▶ RECORDS SHOWN:
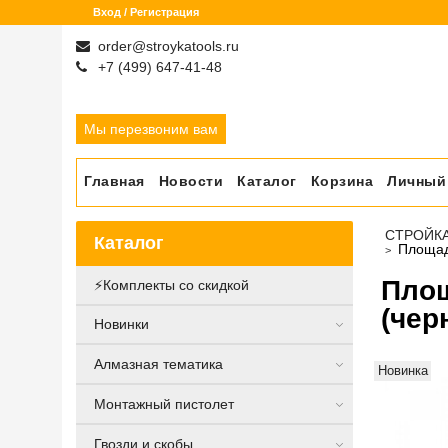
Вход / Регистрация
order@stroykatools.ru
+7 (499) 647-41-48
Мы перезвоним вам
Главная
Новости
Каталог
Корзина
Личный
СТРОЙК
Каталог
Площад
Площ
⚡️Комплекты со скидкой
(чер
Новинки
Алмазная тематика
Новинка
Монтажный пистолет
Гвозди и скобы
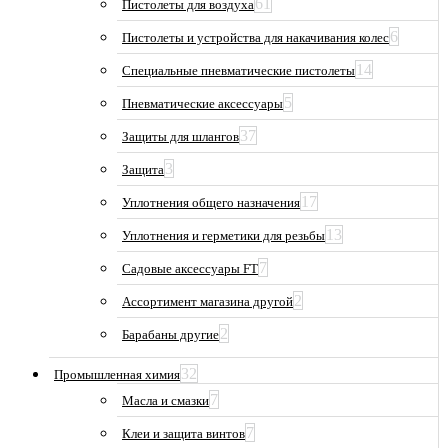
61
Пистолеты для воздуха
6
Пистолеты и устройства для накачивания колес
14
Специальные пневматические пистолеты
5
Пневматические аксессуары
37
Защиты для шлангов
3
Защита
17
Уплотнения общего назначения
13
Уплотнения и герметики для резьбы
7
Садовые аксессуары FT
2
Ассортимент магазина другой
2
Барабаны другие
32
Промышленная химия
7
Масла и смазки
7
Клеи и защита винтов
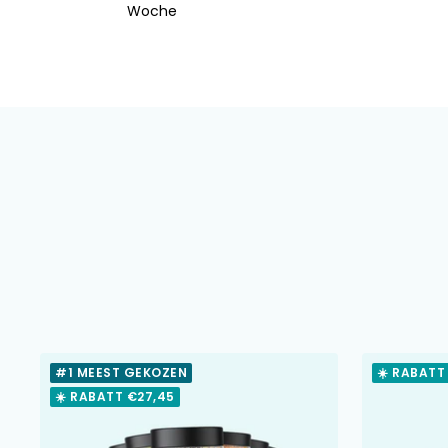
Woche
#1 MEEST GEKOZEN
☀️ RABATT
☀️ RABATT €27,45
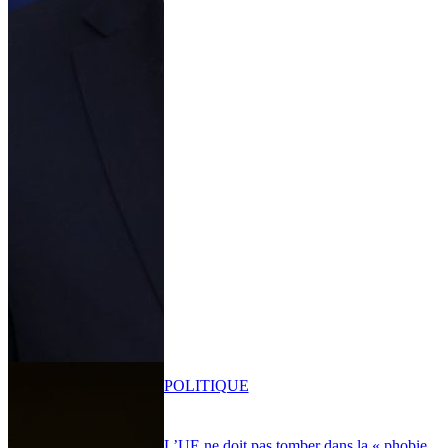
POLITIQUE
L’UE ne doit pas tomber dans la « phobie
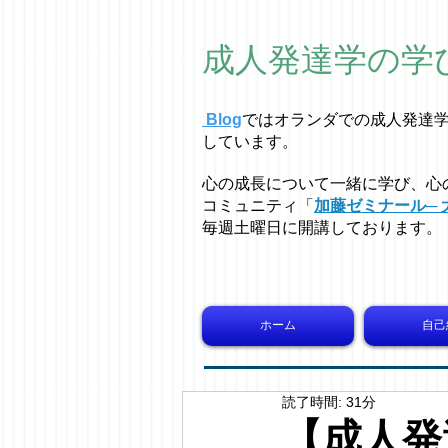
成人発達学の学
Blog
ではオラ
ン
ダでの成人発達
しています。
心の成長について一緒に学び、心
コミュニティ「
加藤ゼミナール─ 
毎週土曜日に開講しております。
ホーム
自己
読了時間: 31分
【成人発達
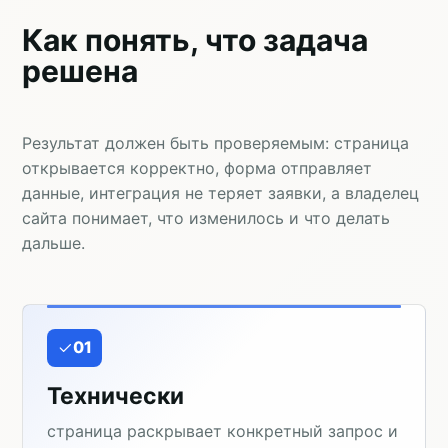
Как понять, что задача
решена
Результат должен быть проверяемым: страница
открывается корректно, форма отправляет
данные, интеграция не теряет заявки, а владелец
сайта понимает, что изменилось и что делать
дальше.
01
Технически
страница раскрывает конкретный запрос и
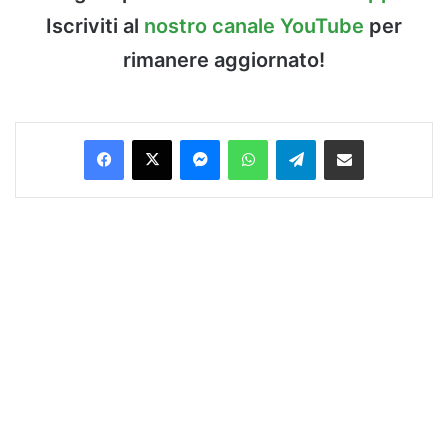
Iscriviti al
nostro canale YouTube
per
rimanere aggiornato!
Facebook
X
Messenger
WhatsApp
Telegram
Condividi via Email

==

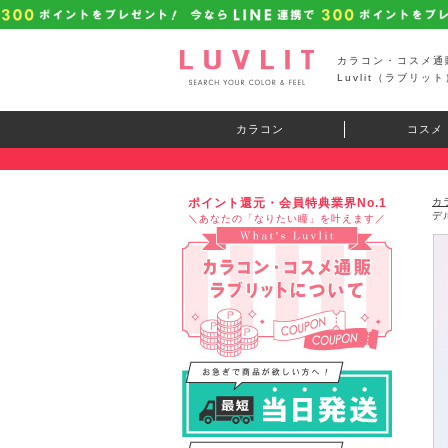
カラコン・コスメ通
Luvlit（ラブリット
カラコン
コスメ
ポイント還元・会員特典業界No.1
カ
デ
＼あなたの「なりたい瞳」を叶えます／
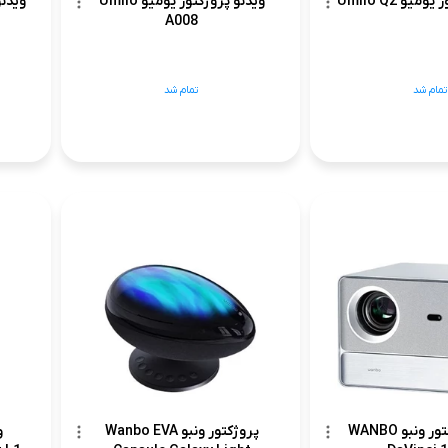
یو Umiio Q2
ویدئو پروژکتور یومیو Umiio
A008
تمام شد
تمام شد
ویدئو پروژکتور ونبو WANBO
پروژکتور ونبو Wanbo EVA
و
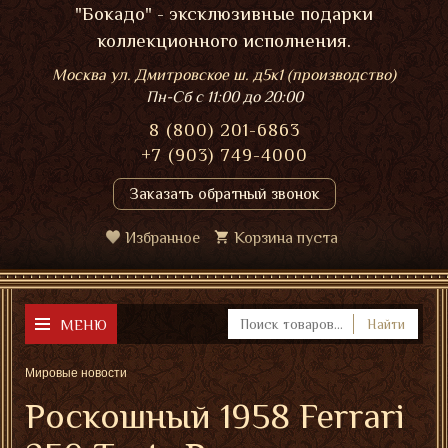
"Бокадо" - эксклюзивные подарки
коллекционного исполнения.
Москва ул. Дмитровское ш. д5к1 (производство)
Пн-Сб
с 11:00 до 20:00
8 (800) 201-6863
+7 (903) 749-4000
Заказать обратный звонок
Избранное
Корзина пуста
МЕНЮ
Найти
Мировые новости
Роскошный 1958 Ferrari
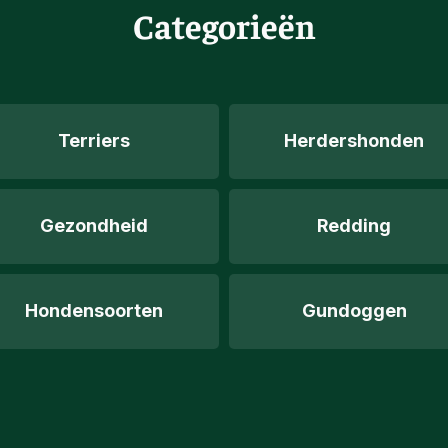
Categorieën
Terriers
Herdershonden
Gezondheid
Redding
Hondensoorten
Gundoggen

▶ YOUR OBJECTIVE: Wherever the string "Umiio" appears in a line above, copy that line.

▶ OUTPUT:
یو Umiio Q2
ویدئو پروژکتور یومیو Umiio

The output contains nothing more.